Communities of Practice and Measurement

Measurement is all the buzz these days! I guess we are all trying to do more with less so organizations are evaluating every dollar it spends since the number of dollars are limited. Communities like any other approach comes under the same scrutiny. The whole "organic" piece works for only so long, before the boss asks "what am I getting out of this?" When we start communities in organizations the cost is relatively low (unless you start with some expensive technology). But as more people get involved you may start needing technology or people may spend more time in the community or you may need funding for events, and before you know it you are asking for a community budget.
The moment you do that, return on investment (ROI) comes into the picture. Like the boss said, "what am I getting out of this?"
Typically in the initial phases you are not necessarily measuring the impact of the community, you are assesing the health of your community.
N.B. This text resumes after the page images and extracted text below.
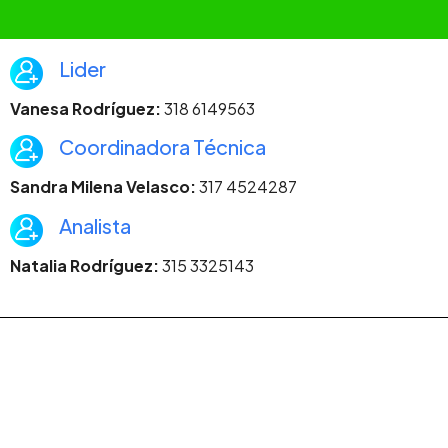
Lider
Vanesa Rodríguez:
318 6149563
Coordinadora Técnica
Sandra Milena Velasco:
317 4524287
Analista
Natalia Rodríguez:
315 3325143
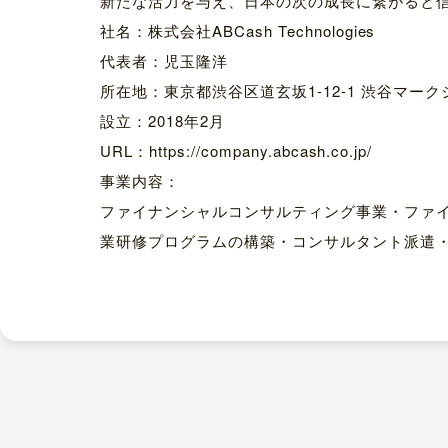
新たな活力を与え、日本の次の成長に繋がると
社名：株式会社ABCash Technologies
代表者：児玉隆洋
所在地：東京都渋谷区道玄坂1-12-1 渋谷マーク
設立：2018年2月
URL：https://company.abcash.co.jp/
事業内容：
ファイナンシャルコンサルティング事業・ファ
業研修プログラムの構築・コンサルタント派遣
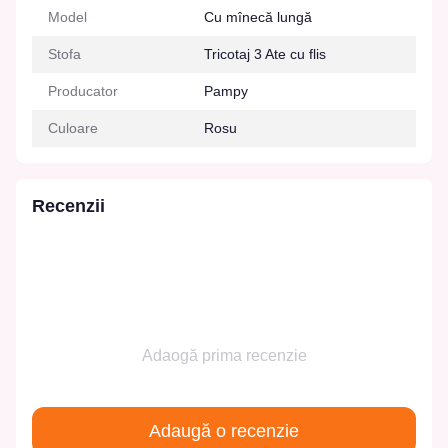
Model
Cu mînecă lungă
Stofa
Tricotaj 3 Ate cu flis
Producator
Pampy
Culoare
Rosu
Recenzii
Adaogă prima recenzie
Adaugă o recenzie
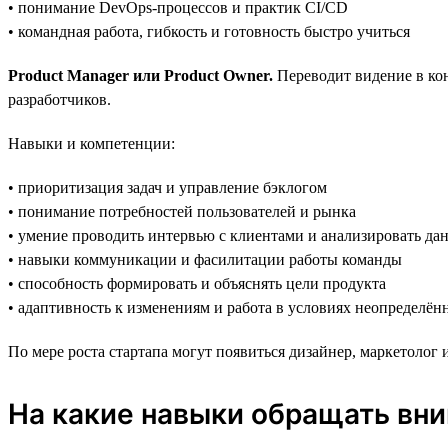
• понимание DevOps-процессов и практик CI/CD
• командная работа, гибкость и готовность быстро учиться
Product Manager или Product Owner.
Переводит видение в кон
разработчиков.
Навыки и компетенции:
• приоритизация задач и управление бэклогом
• понимание потребностей пользователей и рынка
• умение проводить интервью с клиентами и анализировать да
• навыки коммуникации и фасилитации работы команды
• способность формировать и объяснять цели продукта
• адаптивность к изменениям и работа в условиях неопределён
По мере роста стартапа могут появиться дизайнер, маркетолог
На какие навыки обращать вни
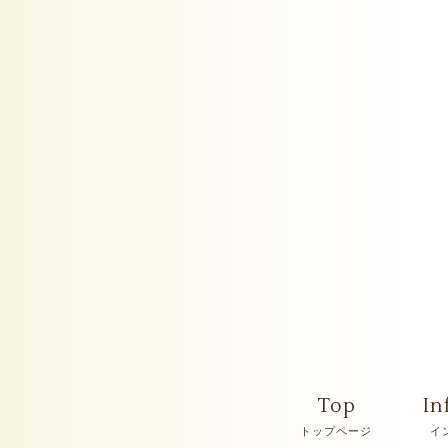
Top
In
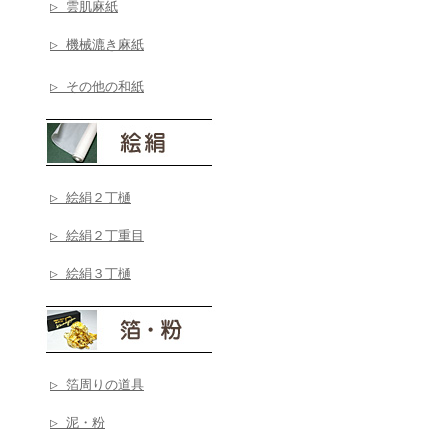
▷ 雲肌麻紙
▷ 機械漉き麻紙
▷ その他の和紙
▷ 絵絹２丁樋
▷ 絵絹２丁重目
▷ 絵絹３丁樋
▷ 箔周りの道具
▷ 泥・粉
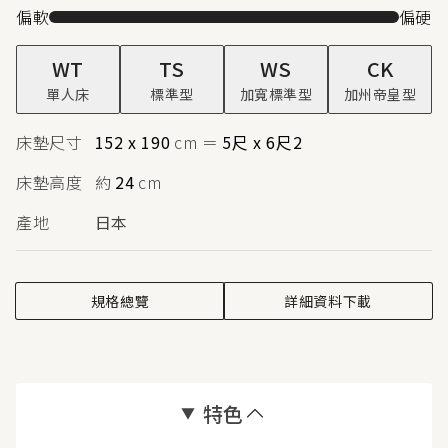
偏軟
偏硬
WT
TS
WS
CK
單人床
標準型
加寬標準型
加州帝皇型
床墊尺寸
152 x 190
cm
＝
5尺 x 6尺2
床墊高度
約
24
cm
產地
日本
規格總覽
詳細資料下載
特色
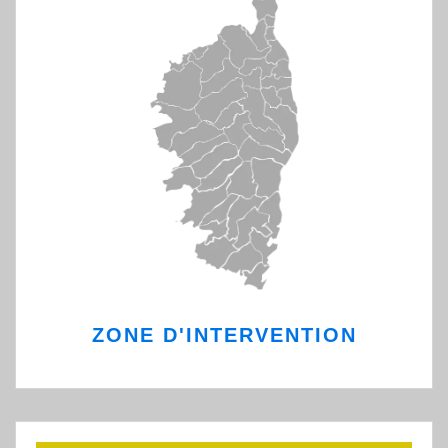
ZONE D'INTERVENTION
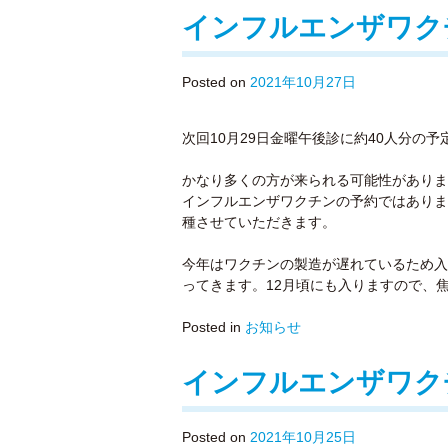
インフルエンザワク
Posted on
2021年10月27日
次回10月29日金曜午後診に約40人分の予
かなり多くの方が来られる可能性がありま
インフルエンザワクチンの予約ではありま
種させていただきます。
今年はワクチンの製造が遅れているため入
ってきます。12月頃にも入りますので、
Posted in
お知らせ
インフルエンザワク
Posted on
2021年10月25日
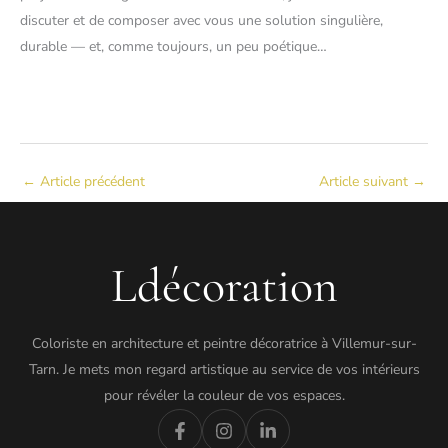
discuter et de composer avec vous une solution singulière,
durable — et, comme toujours, un peu poétique…
←
Article précédent
Article suivant
→
Ldécoration
Coloriste en architecture et peintre décoratrice à Villemur-sur-
Tarn. Je mets mon regard artistique au service de vos intérieurs
pour révéler la couleur de vos espaces.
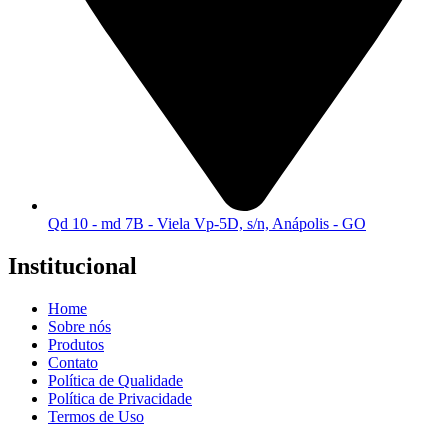
Qd 10 - md 7B - Viela Vp-5D, s/n, Anápolis - GO
Institucional
Home
Sobre nós
Produtos
Contato
Política de Qualidade
Política de Privacidade
Termos de Uso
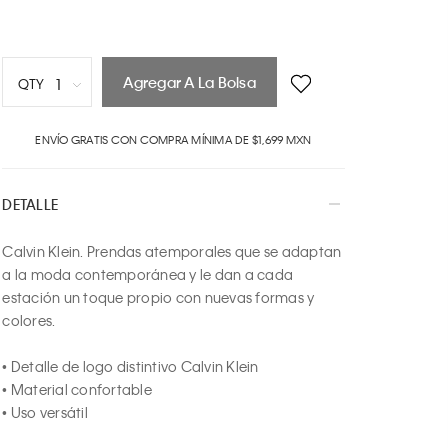
Agregar A La Bolsa
1
QTY
1
ENVÍO GRATIS CON COMPRA MÍNIMA DE $1,699 MXN
2
3
4
DETALLE
5
6
Calvin Klein. Prendas atemporales que se adaptan 
7
a la moda contemporánea y le dan a cada 
8
estación un toque propio con nuevas formas y 
9
colores.

10
• Detalle de logo distintivo Calvin Klein

• Material confortable

• Uso versátil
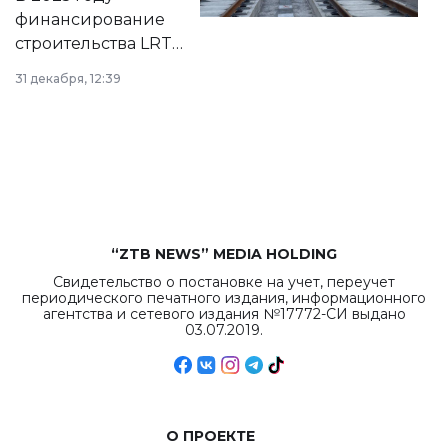
города.
финансирование
строительства LRT
в Астане из
31 декабря, 12:39
республиканского
бюджета достигло
рекордных
объемов.
“ZTB NEWS” MEDIA HOLDING
Свидетельство о постановке на учет, переучет
периодического печатного издания, информационного
агентства и сетевого издания №17772-СИ выдано
03.07.2019.
О ПРОЕКТЕ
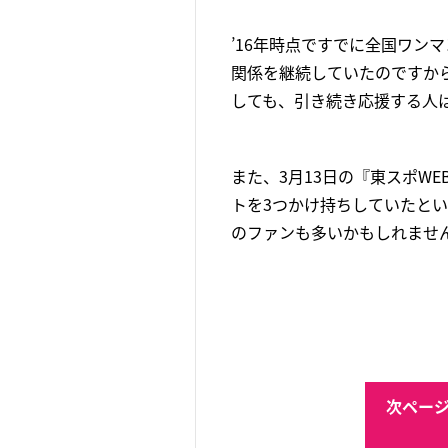
’16年時点ですでに全国ワン
関係を継続していたのですか
しても、引き続き応援する人
また、3月13日の『東スポW
トを3つかけ持ちしていたと
のファンも多いかもしれませ
次ページ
Communities go through some very distinct phases of starting, forming, growing, maturing and sometimes dying. Of course I am not quoting anyone's stages per se I am just saying that they go through these phases.
When you start, an early measure is membership. How many people are in your community? Then you move on to activity. How many times do you meet or get together? What do you do when you get together? and how much do members drive what happens in the community versus what the leader is driving?
As the community matures the group should attempt to put together some outcome measures. Take on a special project to fix something that will impact the bottom line, or gather ideas to create a new product, recommend changes in a process, something that makes a bottom line impact to the organization.
Now don't get me wrong, I am not saying that all communities have to have bottom line results, some of you may be lucky in that your management recognizes the inherent value of a community and knows that sometimes intangible stuff cannot be measured but does pay off somewhere. But that's not the good fortune of most of us that have to account for every hour with a project code.